Mais, parmi les bonnes choses, il y eut la fondation, encouragée par Lincoln, de l’université publique : Berkeley, en 1867, Davis, en 1905, et d’autres campus par la suite ; dans les années 1960, il en poussa encore d’autres, comme des champignons après la pluie. L’université de Californie. Une puissance mondiale en soi.
Un institut océanographique de la région de La Jolla voulut créer tout près l’un des nouveaux campus des années 1960. Juste à côté, les marines avaient un terrain d’entraînement au tir. Les océanographes leur demandèrent du terrain, et ils le leur accordèrent. Les marines leur en firent cadeau, exactement comme pour Washington DC, mais il s’agissait cette fois d’une plantation d’eucalyptus sur une falaise qui dominait la mer, très haut au-dessus du Pacifique.
C’était l’université de San Diego, Californie.
À l’époque, la Californie était un carrefour où l’Est et l’Ouest se rencontraient. San Francisco était la grande ville, Hollywood la machine à rêves, et l’université de San Diego l’enfant gâtée résultant de tout ça, Athéna bondissant du front haut de l’État. Des savants de premier plan vinrent de partout lui donner le coup d’envoi, attirés par le chant des sirènes d’un nouveau départ sur un rivage méditerranéen du monde.
Ils fondèrent une École et contribuèrent à l’invention d’une technologie : la biotechnologie, le don d’Athéna à l’humanité. L’université comme professeur et médecin, appartenant au peuple, et qui ne courrait pas après le profit. Un projet public dans un monde de plus en plus privatisé, rude et déterminé, animé d’intentions altruistes, mais très intense. Quel est le sens du don ?
Des robots sous-marins rôdent dans les profondeurs, effectuant des recherches océanographiques.
Des glisseurs autonomes, sortes de torpilles à ailettes comme les Slocum gliders, viennent recharger leurs batteries dans des observatoires sous-marins d’où ils téléchargent les données qu’ils ont glanées. Finalement, les océanographes disposent de presque autant d’informations que les météorologues. Ils surveillent notamment une couche profonde d’eau relativement chaude, qui coule de l’Atlantique dans l’Arctique. C’est l’ALTEX, ou Atlantic Layer Tracking Experiment.
Mais ils ne seront jamais aussi performants dans ce domaine que les baleines blanches, les bélugas qui vivent toute leur vie au large : elles ont été équipées de capteurs qui enregistrent la température, la salinité et le taux de nitrate de l’eau, ainsi que d’un système d’enregistrement GPS et d’un détecteur de profondeur. Elles aiment monter et descendre dans leur monde bleu, plonger dans le noir royaume des profondeurs, remontant pour refaire le plein d’air, tout cela en enregistrant des données à chaque instant. Whitey Ford, la Femme en Blanc, Moby Dick, Casper le petit fantôme, et tous les blancs spectres des profondeurs, nagent selon leur bon plaisir, en haut, en bas, inlassablement, dans leurs immenses territoires, continuellement, immuablement, rapides et souples, capables de plonger à de très grandes profondeurs, pâles étincelles dans le bleu le plus noir, le noir le plus bleu. Remontant pour respirer. Nos cousines les baleines blanches nous aident à connaître ce monde. La couche chaude va en diminuant.

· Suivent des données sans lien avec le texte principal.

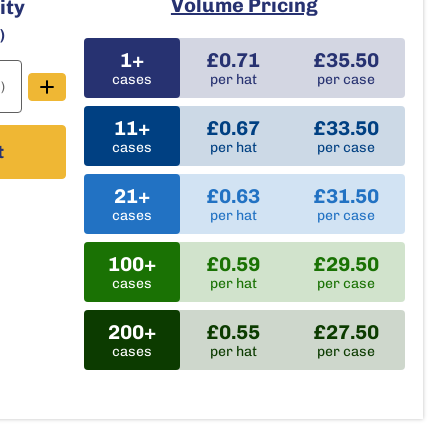
Volume Pricing
ity
e
)
1+
£0.71
£35.50
cases
per hat
per case
)
11+
£0.67
£33.50
cases
per hat
per case
t
21+
£0.63
£31.50
cases
per hat
per case
100+
£0.59
£29.50
cases
per hat
per case
200+
£0.55
£27.50
cases
per hat
per case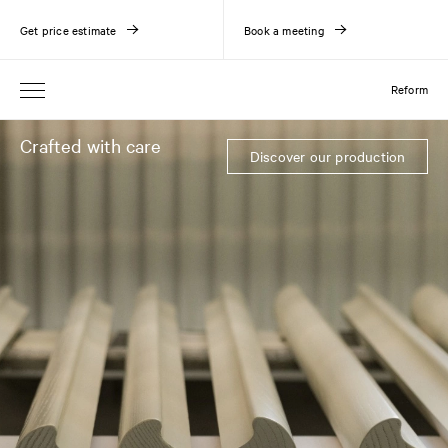
Get price estimate
Book a meeting
Reform
Crafted with care
Discover our production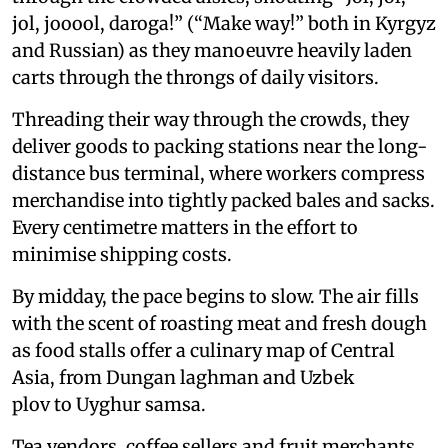
jol, jooool, daroga!” (“Make way!” both in Kyrgyz
and Russian) as they manoeuvre heavily laden
carts through the throngs of daily visitors.
Threading their way through the crowds, they
deliver goods to packing stations near the long-
distance bus terminal, where workers compress
merchandise into tightly packed bales and sacks.
Every centimetre matters in the effort to
minimise shipping costs.
By midday, the pace begins to slow. The air fills
with the scent of roasting meat and fresh dough
as food stalls offer a culinary map of Central
Asia, from Dungan laghman and Uzbek
plov to Uyghur samsa.
Tea vendors, coffee sellers and fruit merchants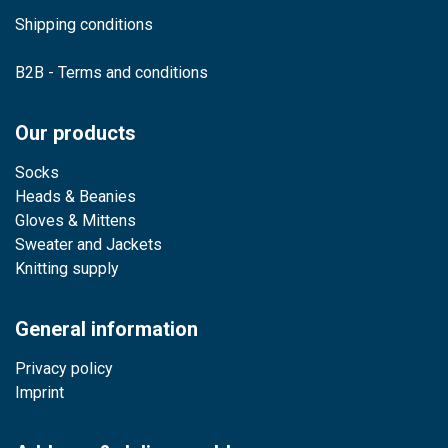
Shipping conditions
B2B - Terms and conditions
Our products
Socks
Heads & Beanies
Gloves & Mittens
Sweater and Jackets
Knitting supply
General information
Privacy policy
Imprint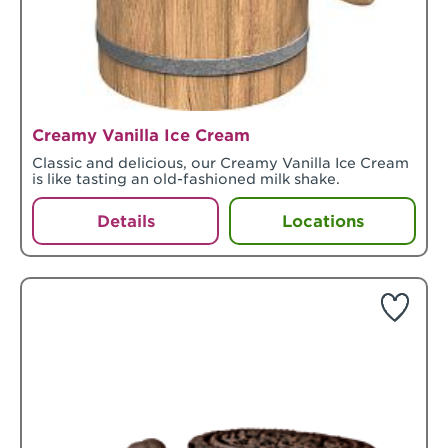
Creamy Vanilla Ice Cream
Classic and delicious, our Creamy Vanilla Ice Cream
is like tasting an old-fashioned milk shake.
Details
Locations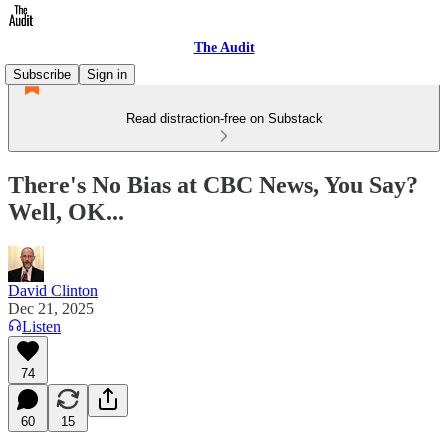
The Audit
Subscribe
Sign in
Read distraction-free on Substack
There's No Bias at CBC News, You Say?
Well, OK...
David Clinton
Dec 21, 2025
Listen
74
60
15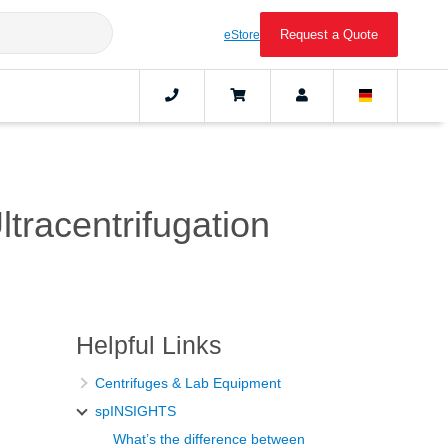
Request a Quote
eStore
tracentrifugation
Helpful Links
Centrifuges & Lab Equipment
spINSIGHTS
What’s the difference between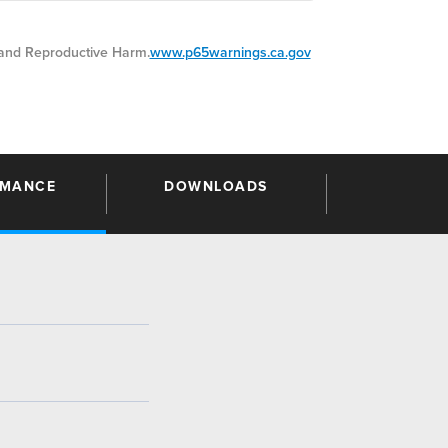
nd Reproductive Harm.
www.p65warnings.ca.gov
RMANCE
DOWNLOADS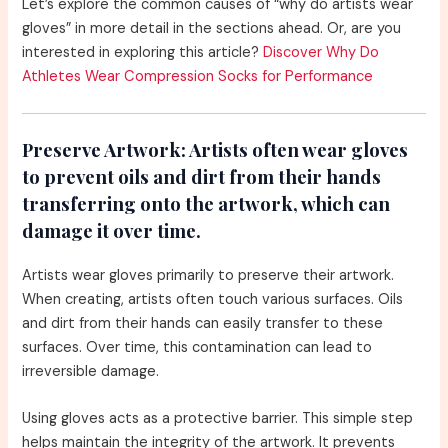
Let’s explore the common causes of “why do artists wear
gloves” in more detail in the sections ahead. Or, are you
interested in exploring this article?
Discover Why Do
Athletes Wear Compression Socks for Performance
Preserve Artwork:
Artists often wear gloves
to prevent oils and dirt from their hands
transferring onto the artwork, which can
damage it over time.
Artists wear gloves primarily to preserve their artwork.
When creating, artists often touch various surfaces. Oils
and dirt from their hands can easily transfer to these
surfaces. Over time, this contamination can lead to
irreversible damage.
Using gloves acts as a protective barrier. This simple step
helps maintain the integrity of the artwork. It prevents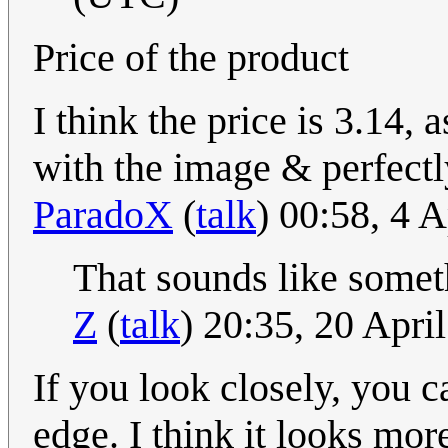
Price of the product
I think the price is 3.14, 
with the image & perfectly
ParadoX
(
talk
) 00:58, 4 
That sounds like somet
Z
(
talk
) 20:35, 20 Apr
If you look closely, you c
edge. I think it looks more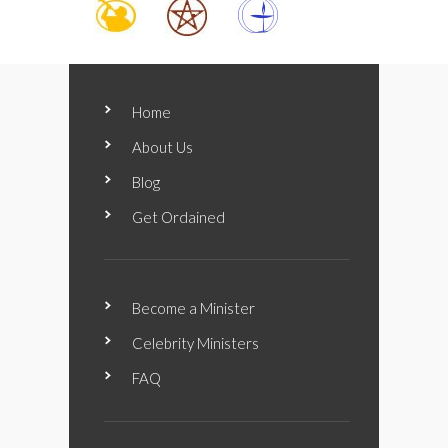
Home
About Us
Blog
Get Ordained
Become a Minister
Celebrity Ministers
FAQ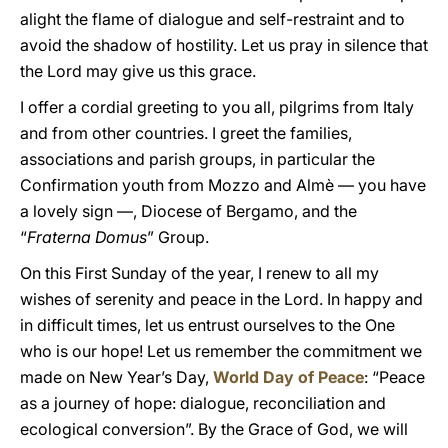
alight the flame of dialogue and self-restraint and to
avoid the shadow of hostility. Let us pray in silence that
the Lord may give us this grace.
I offer a cordial greeting to you all, pilgrims from Italy
and from other countries. I greet the families,
associations and parish groups, in particular the
Confirmation youth from Mozzo and Almè — you have
a lovely sign —, Diocese of Bergamo, and the
“
Fraterna Domus
” Group.
On this First Sunday of the year, I renew to all my
wishes of serenity and peace in the Lord. In happy and
in difficult times, let us entrust ourselves to the One
who is our hope! Let us remember the commitment we
made on New Year’s Day,
World Day of Peace
: “Peace
as a journey of hope: dialogue, reconciliation and
ecological conversion”. By the Grace of God, we will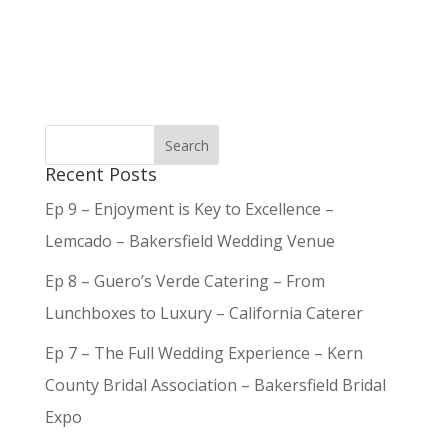
Recent Posts
Ep 9 – Enjoyment is Key to Excellence –
Lemcado – Bakersfield Wedding Venue
Ep 8 – Guero’s Verde Catering – From
Lunchboxes to Luxury – California Caterer
Ep 7 – The Full Wedding Experience – Kern
County Bridal Association – Bakersfield Bridal
Expo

L’atmosphère de la Terre contient aujourd’hui un pourcentage de CO2 et d’autres gaz à effet de serre plus élevé qu’il ne l’a jamais été depuis la fin du Crétacé.
Avec pour conséquence que notre atmosphère piège davantage la chaleur du Soleil. Les cellules de haute pression observées cette année étaient plus vastes, plus chaudes, et s’élevaient davantage dans l’atmosphère tropicale. Les schémas du jet stream sont bouleversés, et les tempêtes d’origine tropicale sont plus fréquentes et plus violentes. La saison des cyclones dans l’Atlantique s’est prolongée d’avril à novembre ; il y a eu huit cyclones et six tempêtes tropicales. Les typhons se sont succédé toute l’année dans le Pacifique Est ; il y en a eu vingt-deux en tout. Ils ont provoqué des inondations gigantesques, alors que dans d’autres régions on a constaté des sécheresses record.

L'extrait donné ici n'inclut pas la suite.